Data shown:
· · ·
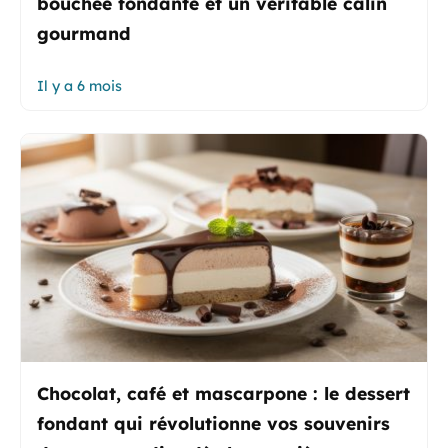
bouchée fondante et un véritable câlin
gourmand
Il y a 6 mois
Chocolat, café et mascarpone : le dessert
fondant qui révolutionne vos souvenirs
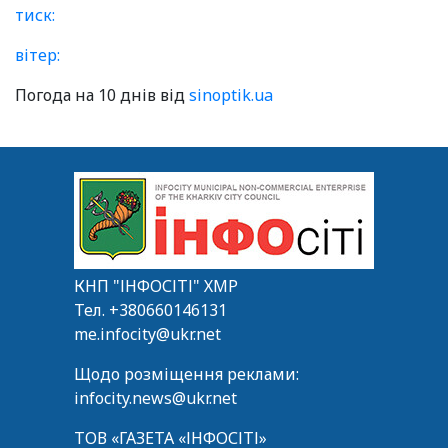
тиск:
вітер:
Погода на 10 днів від
sinoptik.ua
КНП "ІНФОСІТІ" ХМР
Тел.
+380660146131
me.infocity@ukr.net
Щодо розміщення реклами:
infocity.news@ukr.net
ТОВ «ГАЗЕТА «ІНФОСІТІ»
· · ·
What to produce:
Go through the entries and report every line with the string "infocity".

Task answer:
me.infocity@ukr.net
infocity.news@ukr.net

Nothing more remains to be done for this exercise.